In Figure 6, we represented the vector field associated with the Newton step in the η parameters, with λ = 0.05, using the Riemannian retraction, for the case a₁ = 1, a₂ = 2 and a₁₂ = 3, with:

{Exp}_{η} (u) = (\begin{matrix} sin (λ \frac{\sqrt{- η_{1}^{2} + 1} ((3 η_{1} + 2) η_{2} + 9 η_{1} + 6)}{3 (2 η_{1} + 3) η_{2}^{2} + 9 η_{1}^{2} + (3 η_{1}^{2} + 2 η_{1}) η_{2} - 9} + arcsin (η_{1})) \\ sin (λ \frac{(3 (2 η_{1} + 3) η_{2} + 2 η_{1} + 3) \sqrt{- η_{2}^{2} + 1}}{3 (2 η_{1} + 3) η_{2}^{2} + 9 η_{1}^{2} + (3 η_{1}^{2} + 2 η_{1}) η_{2} - 9} + arcsin (η_{2})) \end{matrix}) .

(152)

The red dotted lines represented in the figure identify the basins of attraction of the vector field and correspond to the solutions of the explicit equation in η for which the Newton step u is not defined. This vector field can be compared to that in Figure 7, associated with the Newton step for F(η) using the Euclidean geometry. In the Euclidean geometry, F(η) is a quadratic function with one saddle point, so that from any η, the Newton step points in the direction of the critical point. This makes the Newton step unsuitable for an optimization algorithm. On the other side, in the Riemannian geometry, the vertices of the polytope are critical points for F(η), and they determine the presence of multiple basins of attraction, as expected.

Figure 8 shows the Newton step in the θ parameters based on the e-retraction of Equation (149), while Figure 9 represents the Newton step evaluated with respect to the Euclidean geometry. A comparison of the two vector fields shows that, differently from the η parameters, the number of basins of attraction is the same in the two geometries; however, the scale of the vectors is different. In particular, notice how on the plateau, for diverging θ, the Newton step in the Euclidean geometry vanishes, while in the Riemannian geometry, it gets larger. This behavior suggests better convergence properties for an optimization algorithm based on the Newton step evaluated using the proper Riemannian geometry. In the θ parameters, the boundaries of the basins of attraction represented by the red dotted lines have been computed numerically and correspond to the values of θ for which the update step is not defined.

Finally, notice that in both the η and θ parameters, the step is not always in the direction of descent for the function, a common behavior of the Newton method, which converges to the critical points.

5. Discussion and Conclusions

In this paper, we introduced second-order calculus over a statistical manifold, following the approach described in [4], which has been adapted to the special case of exponential statistical models [2,3]. By defining the Riemannian Hessian and using the notion of retraction, we developed the proper machinery necessary for the definition of the updating rule of the Newton method for the optimization of a function defined over an exponential family.

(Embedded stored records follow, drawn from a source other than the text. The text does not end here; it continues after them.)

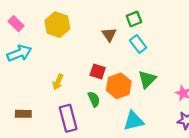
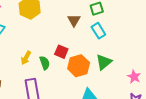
green semicircle: (94, 99) -> (45, 63), moved

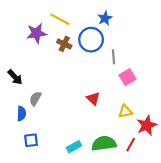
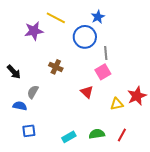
brown cross: (64, 44) -> (56, 67), moved
pink square: (127, 77) -> (103, 72), moved
blue semicircle: (21, 114) -> (20, 106), turned -80
red star: (147, 125) -> (137, 96), moved
green semicircle: (104, 144) -> (97, 134), size x0.7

The examples discussed in the paper show that by taking into account the proper Riemannian geometry of a statistical exponential family, the vector fields associated with the Newton step in the different parametrizations change profoundly. Not only new basins of attraction associated with local and global minima appear, as for the expectation parameters, but also the magnitude of the Newton step is affected, as over the plateau in the natural parameters. Such differences are expected to have a strong impact on the performance of an optimization algorithm based on the Newton step, from both the point of view of achievable convergence and the speed of convergence to the optimum.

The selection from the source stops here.